Sometimes the system doesn't work properly and the waste is not broken down as it should. And there is typically some build-up over time even when a system does run well. When this happens, the owner of the system needs to call a septic company to come in and pump out the waste. The owner of the septic system should make sure that the company pumps out the entire tank, including both sections. After the tank has been pumped, bacteria should be added to the tank. This will usually be provided by the pumping company.
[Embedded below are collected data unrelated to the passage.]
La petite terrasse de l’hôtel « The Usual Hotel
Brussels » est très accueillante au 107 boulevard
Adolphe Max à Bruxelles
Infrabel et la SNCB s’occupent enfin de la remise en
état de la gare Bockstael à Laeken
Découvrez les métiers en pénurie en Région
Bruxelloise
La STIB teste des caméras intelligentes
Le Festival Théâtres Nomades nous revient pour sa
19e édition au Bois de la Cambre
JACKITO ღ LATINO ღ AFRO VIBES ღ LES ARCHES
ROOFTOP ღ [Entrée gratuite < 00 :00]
Add the bacteria a couple of days after the tank was pumped to insure that there is some water and waste in the tank for the bacteria to react with.

What Causes Buildup

There are many things that can cause a build-up of waste in the tank. The actual cause of build-up is that the bacteria in the tank is dead. If there is no bacteria to eat the waste, then build-up is inevitable. Causes of the death of the bacteria generally come from the user. Bleach is the worst culprit. It takes little more that a tablespoon or two to kill most of the bacteria in a tank. Antibacterial soap is another culprit. Soaps and bodywashes with oils will kill bacteria as well, as will antibiotic medicines. Most of these things can be avoided, while others can't. If you have issues with bacteria dying, add extra bacteria to the tank every few months.